So the only truly important question about Born to Die is whether there’s more where that came from. Cynics look away: the answer is an emphatic yes. Nothing else quite matches Video Games’ eerie perfection of form and melody – after all, 99% of singers go an entire career without finding one song that good – but several run it perilously close, while revealing there’s more to her than the love-stunned torch singer of Video Games.

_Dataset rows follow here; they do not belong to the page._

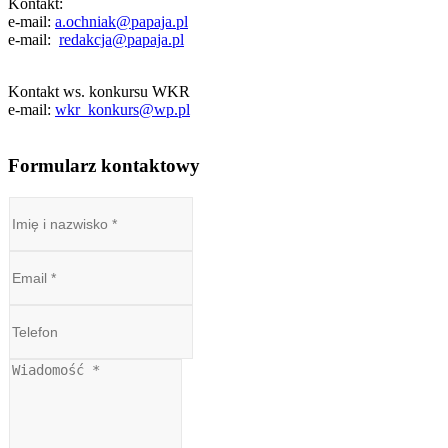
Kontakt:
e-mail:
a.ochniak@papaja.pl
e-mail:
redakcja@papaja.pl
Kontakt ws. konkursu WKR
e-mail:
wkr_konkurs@wp.pl
Formularz kontaktowy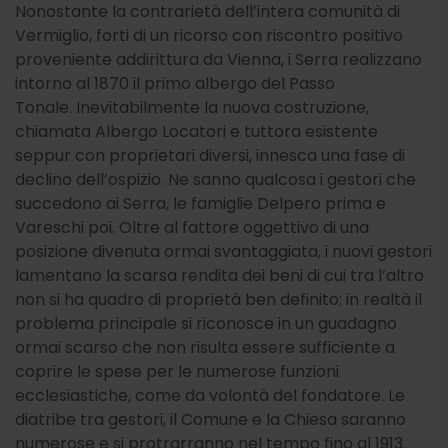
Nonostante la contrarietà dell’intera comunità di
Vermiglio, forti di un ricorso con riscontro positivo
proveniente addirittura da Vienna, i Serra realizzano
intorno al 1870 il primo albergo del Passo
Tonale. Inevitabilmente la nuova costruzione,
chiamata Albergo Locatori e tuttora esistente
seppur con proprietari diversi, innesca una fase di
declino dell’ospizio. Ne sanno qualcosa i gestori che
succedono ai Serra, le famiglie Delpero prima e
Vareschi poi. Oltre al fattore oggettivo di una
posizione divenuta ormai svantaggiata, i nuovi gestori
lamentano la scarsa rendita dei beni di cui tra l’altro
non si ha quadro di proprietà ben definito: in realtà il
problema principale si riconosce in un guadagno
ormai scarso che non risulta essere sufficiente a
coprire le spese per le numerose funzioni
ecclesiastiche, come da volontà del fondatore. Le
diatribe tra gestori, il Comune e la Chiesa saranno
numerose e si protrarranno nel tempo fino al 1913.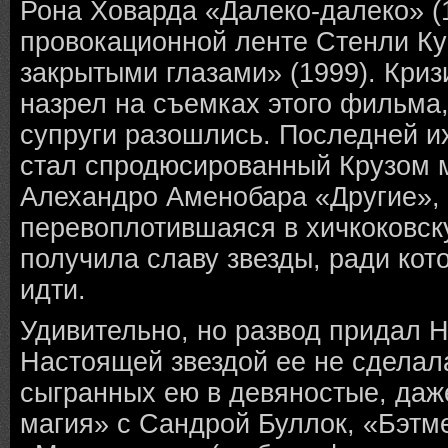
Рона Ховарда «Далеко-далеко» (
провокационной ленте Стенли К
закрытыми глазами» (1999). Криз
назрел на съемках этого фильма,
супруги разошлись. Последней и
стал спродюсированный Крузом 
Алехандро Аменобара «Другие», 
перевоплотившаяся в хичкоковск
получила славу звезды, ради кот
идти.
Удивительно, но развод придал Н
Настоящей звездой ее не сделала
сыгранных ею в девяностые, даж
магия» с Сандрой Буллок, «Бэтм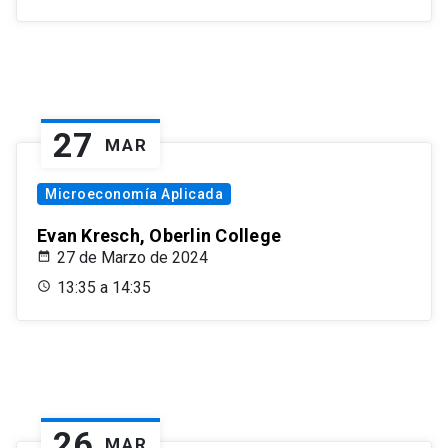
27
MAR
Microeconomía Aplicada
Evan Kresch, Oberlin College
27 de Marzo de 2024
13:35 a 14:35
26
MAR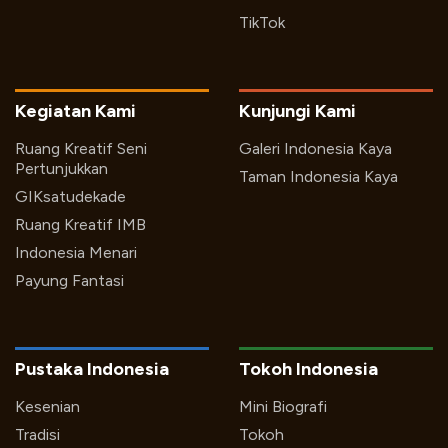
TikTok
Kegiatan Kami
Kunjungi Kami
Ruang Kreatif Seni
Galeri Indonesia Kaya
Pertunjukkan
Taman Indonesia Kaya
GIKsatudekade
Ruang Kreatif IMB
Indonesia Menari
Payung Fantasi
Pustaka Indonesia
Tokoh Indonesia
Kesenian
Mini Biografi
Tradisi
Tokoh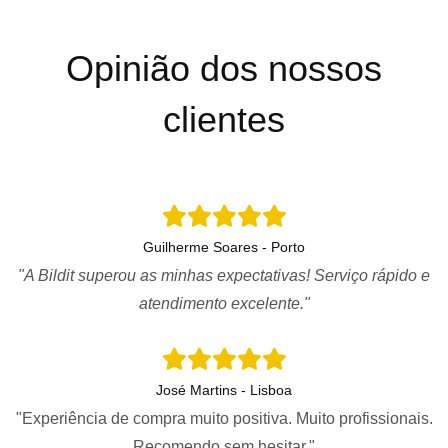
Opinião dos nossos
clientes
Guilherme Soares - Porto
"A Bildit superou as minhas expectativas! Serviço rápido e
atendimento excelente."
José Martins - Lisboa
"Experiência de compra muito positiva. Muito profissionais.
Recomendo sem hesitar."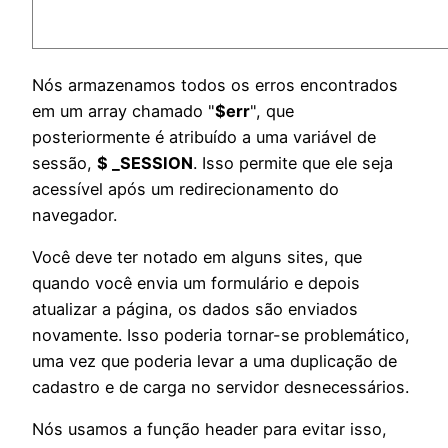
Nós armazenamos todos os erros encontrados
em um array chamado "
$err
", que
posteriormente é atribuído a uma variável de
sessão,
$ _SESSION
. Isso permite que ele seja
acessível após um redirecionamento do
navegador.
Você deve ter notado em alguns sites, que
quando você envia um formulário e depois
atualizar a página, os dados são enviados
novamente. Isso poderia tornar-se problemático,
uma vez que poderia levar a uma duplicação de
cadastro e de carga no servidor desnecessários.
Nós usamos a função header para evitar isso,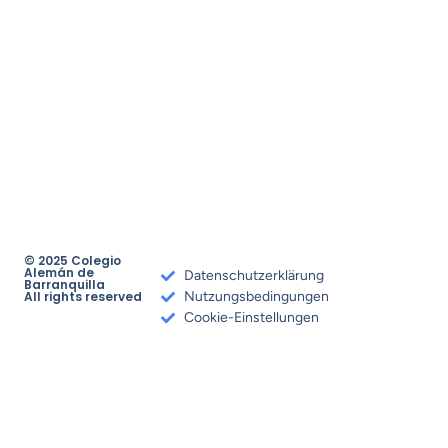
© 2025 Colegio
Alemán de
Datenschutzerklärung
Barranquilla
All rights reserved
Nutzungsbedingungen
Cookie-Einstellungen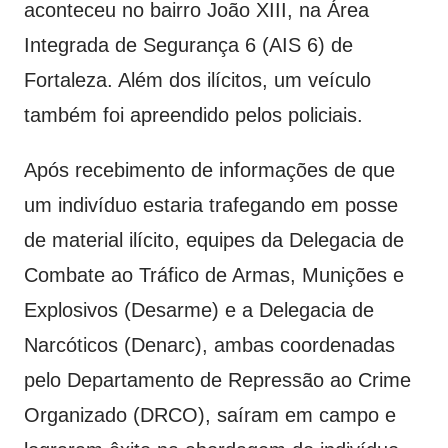
aconteceu no bairro João XIII, na Área
Integrada de Segurança 6 (AIS 6) de
Fortaleza. Além dos ilícitos, um veículo
também foi apreendido pelos policiais.
Após recebimento de informações de que
um indivíduo estaria trafegando em posse
de material ilícito, equipes da Delegacia de
Combate ao Tráfico de Armas, Munições e
Explosivos (Desarme) e a Delegacia de
Narcóticos (Denarc), ambas coordenadas
pelo Departamento de Repressão ao Crime
Organizado (DRCO), saíram em campo e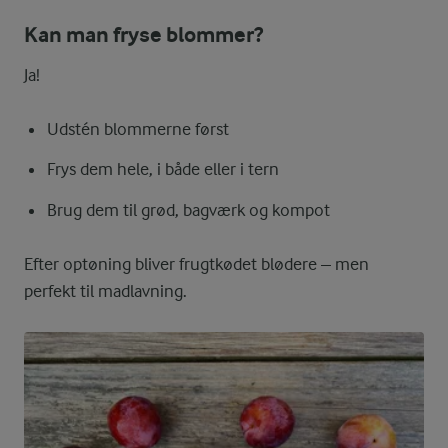
Kan man fryse blommer?
Ja!
Udstén blommerne først
Frys dem hele, i både eller i tern
Brug dem til grød, bagværk og kompot
Efter optøning bliver frugtkødet blødere – men
perfekt til madlavning.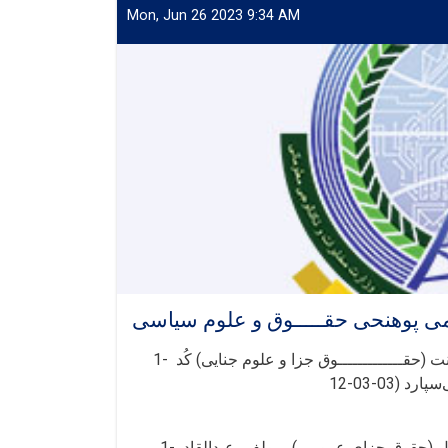
Mon, Jun 26 2023 9:34 AM
می پوهنحی حقـــــوق و علوم سیاسی
1- پوهنځی (حقـــــوق و علوم سیاسی) دیپــــــارتمنت (حقـــــــــــــوق جزا و علوم جنایی) کُد(28-32-B3-
1-بررسی تطبیقی حقوق جزای اسلامی و قوانین عرفی، جلد اول (حقوق جزای عمومی)، مولف، عبدالقادر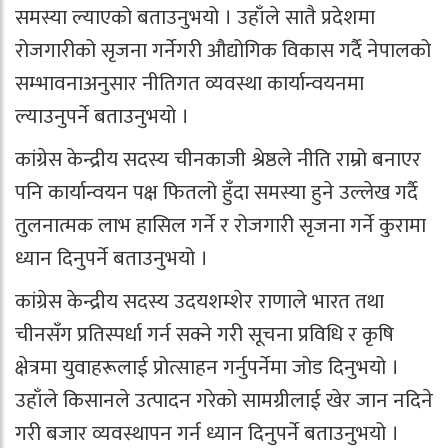
समस्या ल्याएको बताउनुभयो । उहाँले सातै प्रदेशमा
रोजगारीको सृजना गर्नेगरी औद्योगिक विकास गर्दै नेपालको
सम्भावनाअनुसार नीतिगत व्यवस्था कार्यान्वयनमा
ल्याउनुपर्ने बताउनुभयो ।
कांग्रेस केन्द्रीय सदस्य चीनकाजी श्रेष्ठले नीति राम्रो बनाएर
पनि कार्यान्वयन पक्ष फितलो हुँदा समस्या हुने उल्लेख गर्दै
तुलनात्मक लाभ हासिल गर्ने र रोजगारी सृजना गर्ने कुरामा
ध्यान दिनुपर्ने बताउनुभयो ।
कांग्रेस केन्द्रीय सदस्य उदयशम्शेर राणाले भारत तथा
चीनसँग प्रतिस्पर्धा गर्न सक्ने गरी सूचना प्रविधि र कृषि
क्षेत्रमा युवाहरूलाई प्रोत्साहन गर्नुपर्नेमा जोड दिनुभयो ।
उहाँले किसानले उत्पादन गरेको सामग्रीलाई खेर जान नदिने
गरी बजार व्यवस्थापन गर्न ध्यान दिनुपर्ने बताउनुभयो ।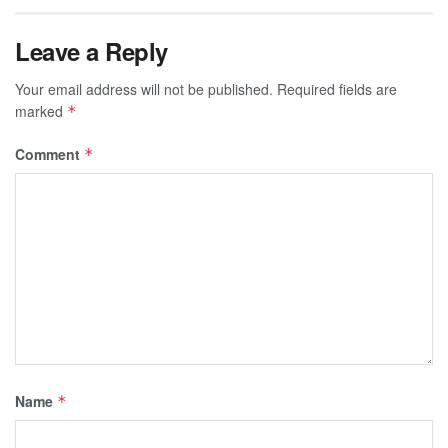
Leave a Reply
Your email address will not be published.
Required fields are
marked
*
Comment
*
Name
*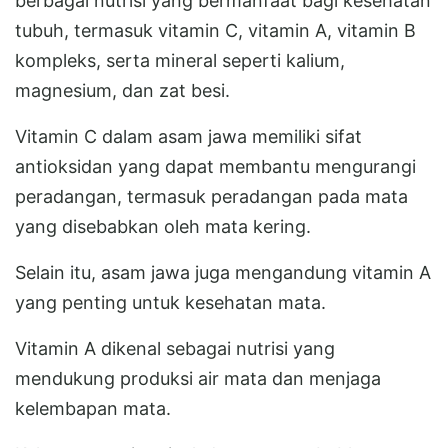
berbagai nutrisi yang bermanfaat bagi kesehatan
tubuh, termasuk vitamin C, vitamin A, vitamin B
kompleks, serta mineral seperti kalium,
magnesium, dan zat besi.
Vitamin C dalam asam jawa memiliki sifat
antioksidan yang dapat membantu mengurangi
peradangan, termasuk peradangan pada mata
yang disebabkan oleh mata kering.
Selain itu, asam jawa juga mengandung vitamin A
yang penting untuk kesehatan mata.
Vitamin A dikenal sebagai nutrisi yang
mendukung produksi air mata dan menjaga
kelembapan mata.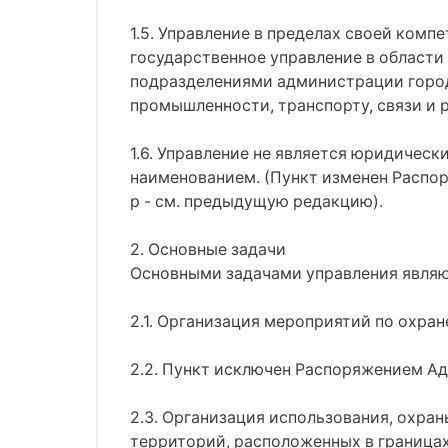
1.5. Управление в пределах своей ком
государственное управление в област
подразделениями администрации город
промышленности, транспорту, связи и 
1.6. Управление не является юридичес
наименованием. (Пункт изменен Распор
р - см. предыдущую редакцию).
2. Основные задачи
Основными задачами управления являю
2.1. Организация мероприятий по охра
2.2. Пункт исключен Распоряжением Ад
2.3. Организация использования, охра
территорий, расположенных в границах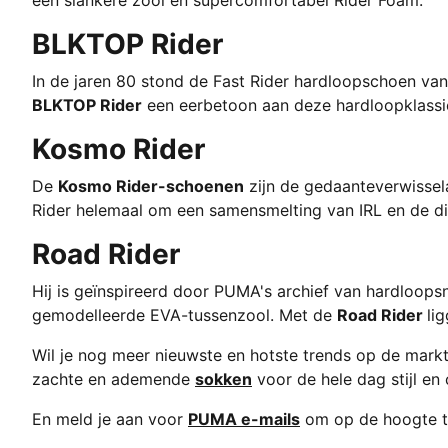
een slankere zool en supercomfortabel Rider Foam.
BLKTOP Rider
In de jaren 80 stond de Fast Rider hardloopschoen va
BLKTOP Rider
een eerbetoon aan deze hardloopklassiek
Kosmo Rider
De
Kosmo Rider-schoenen
zijn de gedaanteverwissel
Rider helemaal om een ​​samensmelting van IRL en de d
Road Rider
Hij is geïnspireerd door PUMA's archief van hardloops
gemodelleerde EVA-tussenzool. Met de
Road Rider
li
Wil je nog meer nieuwste en hotste trends op de mar
zachte en ademende
sokken
voor de hele dag stijl en
En meld je aan voor
PUMA e-mails
om op de hoogte te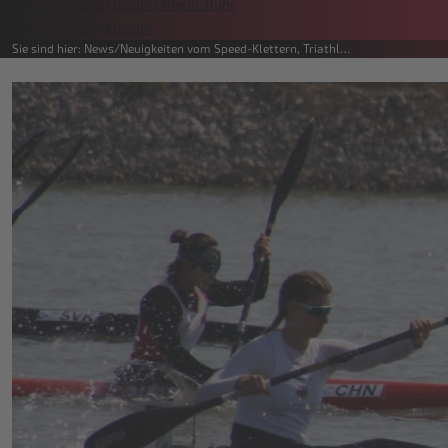
Die Finals 2021 Berlin | Rhein-Ruhr
Die Finals 2019 Berlin
Sie sind hier:
News
Neuigkeiten vom Speed-Klettern, Triathl…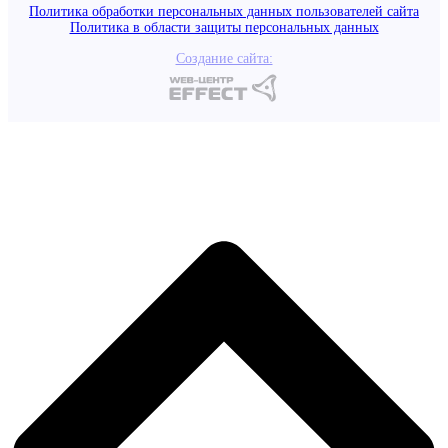
Политика обработки персональных данных пользователей сайта
Политика в области защиты персональных данных
Создание сайта: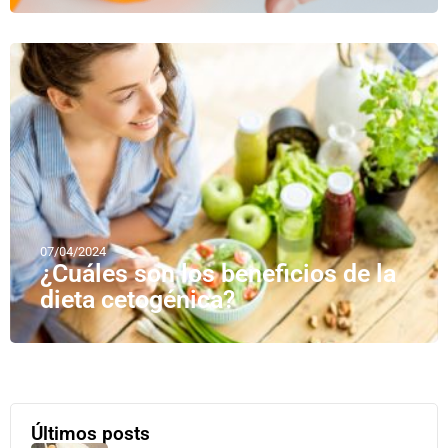
07/04/2024
¿Cuáles son los beneficios de la
dieta cetogénica?
Últimos posts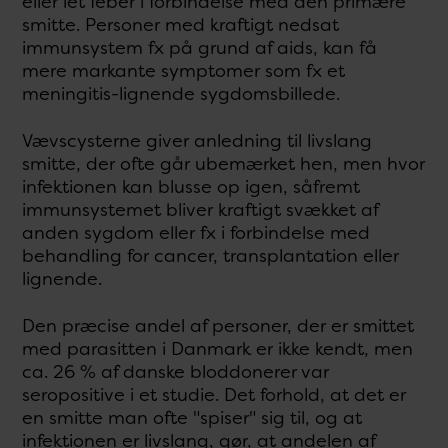
eller let feber i forbindelse med den primære
smitte. Personer med kraftigt nedsat
immunsystem fx på grund af aids, kan få
mere markante symptomer som fx et
meningitis-lignende sygdomsbillede.
Vævscysterne giver anledning til livslang
smitte, der ofte går ubemærket hen, men hvor
infektionen kan blusse op igen, såfremt
immunsystemet bliver kraftigt svækket af
anden sygdom eller fx i forbindelse med
behandling for cancer, transplantation eller
lignende.
Den præcise andel af personer, der er smittet
med parasitten i Danmark er ikke kendt, men
ca. 26 % af danske bloddonerer var
seropositive i et studie. Det forhold, at det er
en smitte man ofte "spiser" sig til, og at
infektionen er livslang, gør, at andelen af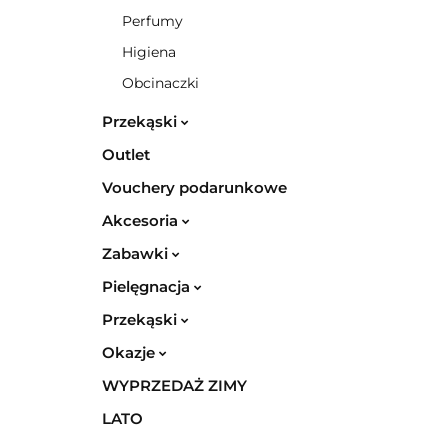
Perfumy
Higiena
Obcinaczki
Przekąski
Outlet
Vouchery podarunkowe
Akcesoria
Zabawki
Pielęgnacja
Przekąski
Okazje
WYPRZEDAŻ ZIMY
LATO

What makes Born to Die so richly fascinating – and what marks Del Rey out from the standard issue “I’m hot, you’re hot” pop starlet – is her preoccupation with Hollywood archetypes of American femininity, and her ability to shape-shift between them. So, on the stately, bloodstained title-track, Del Rey plays femme fatale, deliciously stoned and doomed, with an imperious vocal to match. On the addictive, sugar-rushing Off to the Races she’s trailer trash living the high life, her vocal veering deftly between husky cynicism and hiccupping glee; while on the tender This Is What Makes Us Girls she’s the poor little rich girl looking melancholically back on youthful hedonism.

It all reaches its apotheosis on National Anthem where Del Rey, dissatisfied with merely being an all-American girl, becomes America itself, offering up deadpan slogans like “money is the reason we exist” before demanding utter patriotic devotion on the swaggering chorus. If that sounds knowing that’s because it is, not to mention intelligent, ambitious, and more interesting than anything Adele is likely to write even by the time her inevitable 72 collection hits the shelves of the future. It’s also brilliantly realised, thanks to Del Rey’s extraordinary delivery, her ability to slip from deep toned haughtiness to breathless ecstasy to velvety vamping – often in the same gorgeous melody.

Born to Die isn’t perfect: it slumps slightly towards the end, and the glossy trip-hop production grows wearying on lesser gothic melodramas like Dark Paradise. But it’s the most distinctive and assured debut since Glasvegas’ eponymous disc in 2008, and makes you desperate to see where she goes from here. Del Rey’s defenders can take a break: Born to Die does their job better than they could hope to.